La résilience territoriale passe par de véritables collaborations

*Cet article est rédigé par Nico Occhiminuti, membre de Circulab Community depuis 2020 et cofondateur de Waves of Change depuis 2019***.

Dans cet article, mon objectif est d’illustrer, à l’aide de l’exemple de Waves of Change à Biarritz, comment il est possible d’appliquer certains principes de l’économie circulaire à un territoire local dans le but de renforcer sa résilience.

Waves of Change n’est pas un projet circulaire en soi. Il ne s’agit pas non plus d’une initiative ou d’une pratique commerciale visant spécifiquement à promouvoir l’économie circulaire. En fait, selon moi, il complète simplement les pratiques circulaires à bien des égards.

Vagues de changement

Au début : un forum pas comme les autres

Waves of Change est un organisme à but non lucratif enregistré. Sa mission est d’aborder l’objectif de développement durable n° 17 (alias « Partenariats pour les objectifs »). Il s’agit peut-être de l’ODD le moins tangible et donc le plus difficile à atteindre et le moins populaire. Néanmoins, il doit être abordé et mes cofondateurs Danielle, Minh, Patrick et moi-même avons décidé de nous y atteler en 2019.

Lancer un événement physique mêlant des sujets environnementaux liés aux océans et à la terre juste au moment où Covid était sur le point de frapper est certainement un moyen de se faire remarquer dans un endroit comme Biarritz, en France.

Partout dans le monde, de nombreux événements professionnels – qu’ils soient liés à l’impact ou orientés vers l’impact – finissent très souvent par ressembler à des salons professionnels traditionnels avec seulement une touche d’impact. En d’autres termes, ils restent des espaces transactionnels, nécessaires pour rassembler les écosystèmes, mais qui se terminent trop souvent de la manière attendue : grandes foules, réunions d’affaires, pistes commerciales, cartes de visite, annonces, communiqués de presse, couverture médiatique, peur de manquer et, en fin de compte… le business comme d’habitude.

Basée à Biarritz et proche des éléments naturels verts et bleus, Waves of Change a toujours cherché à se différencier dès le départ. Ce qui aurait été considéré comme un risque commercial, si nous avions été une entreprise, s’est avéré n’être rien d’autre qu’un véritable manifeste et une « raison d’être » en tant qu’ONG.

Considérant les entreprises comme une force de changement, notre forum annuel a été conçu comme un instrument de « business beyond usual », où les entreprises se réunissent pour collaborer au lieu de se faire concurrence. Elles collaborent avec d’autres entreprises, des startups d’impact, des investisseurs d’impact, mais aussi des ONG, des gouvernements locaux et des organisations scientifiques.

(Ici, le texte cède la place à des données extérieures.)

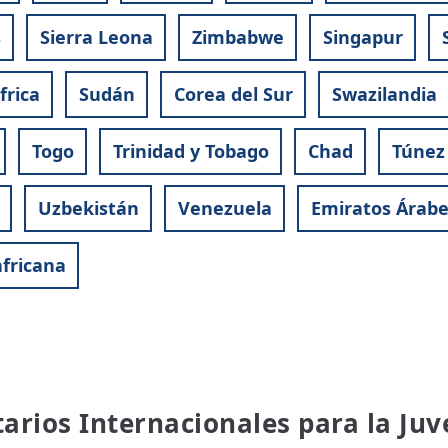
s
Sierra Leona
Zimbabwe
Singapur
frica
Sudán
Corea del Sur
Swazilandia
Togo
Trinidad y Tobago
Chad
Túnez
Uzbekistán
Venezuela
Emiratos Árabe
fricana
tarios Internacionales para la Ju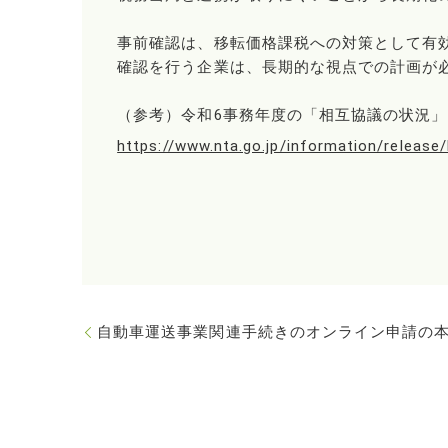
事前確認は、移転価格課税への対策として有
確認を行う企業は、長期的な視点での計画が
（参考）令和6事務年度の「相互協議の状況
https://www.nta.go.jp/information/releas
自動車運送事業関連手続きのオンライン申請の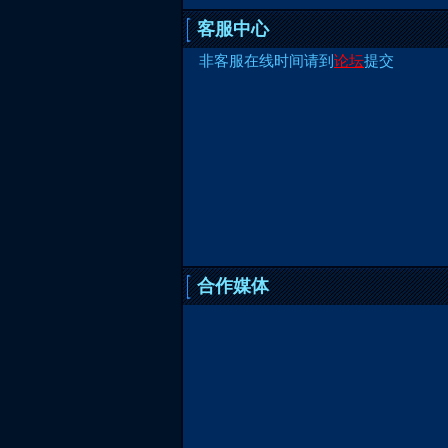
客服中心
非客服在线时间请到
论坛
提交
合作媒体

Non seulement cette approche écosystémique a rapidement été considérée comme inhabituelle et audacieuse par les acteurs locaux, qui se sont joints avec curiosité à notre premier événement physique à une époque où tous les événements devenaient virtuels grâce au Covid. Mais elle a aussi été très vite soutenue et encouragée par notre mairie et notre région. Pourquoi ? Je veux croire que ce qu’ils ont soutenu, c’est l’intérêt commun de notre territoire servi par une équipe ambitieuse de bénévoles animés par des valeurs écosystémiques. Oui, les responsables des collectivités locales n’ont pas souvent l’occasion de voir cela.

Vagues de changement

Un réseau invincible de bénévoles

La plupart des investisseurs vous diront qu’ils examinent attentivement l’équipe avant de décider d’investir ou non dans un projet ou une entreprise. De nombreux aspects font la force de l’équipe de Waves of Change : sa diversité intrinsèque, ses valeurs partagées, ses rituels, son histoire commune et bien d’autres choses encore… Mais tout comme le Circulab Community, je crois que sa principale force est qu’elle n’est pas liée par un contrat de travail et un salaire mensuel, mais plutôt par des croyances fondamentales.

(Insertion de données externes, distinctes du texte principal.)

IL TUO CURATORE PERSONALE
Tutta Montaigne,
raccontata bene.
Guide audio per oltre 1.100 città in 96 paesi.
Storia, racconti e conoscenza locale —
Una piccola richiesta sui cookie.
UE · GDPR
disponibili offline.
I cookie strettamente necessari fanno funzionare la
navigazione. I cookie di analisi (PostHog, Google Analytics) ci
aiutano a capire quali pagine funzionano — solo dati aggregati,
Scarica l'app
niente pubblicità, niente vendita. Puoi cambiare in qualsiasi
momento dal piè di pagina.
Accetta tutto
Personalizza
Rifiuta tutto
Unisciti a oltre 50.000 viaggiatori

Dans notre cas, l’équipe de Waves of Change est animée par un sens inégalé de la supériorité, de l’intérêt commun et de la volonté de le servir. Nous reconnaissons tous que nous faisons partie d’un système naturel, que nous préférons servir plutôt qu’une entité ou un intérêt économique. L’océan et la nature qui nous entourent sont un facteur d’influence et un moteur important dans ce sens.

Je pense que le secteur public et les gouvernements locaux ont perçu cela et l’ont probablement associé à l’alignement des intérêts locaux et territoriaux en plus des arguments de vente plus rationnels et traditionnels. Bien entendu, la passion est également contagieuse à un moment donné et nous pensons que notre rôle consistera de plus en plus à régénérer la passion et la raison d’être au sein des organisations.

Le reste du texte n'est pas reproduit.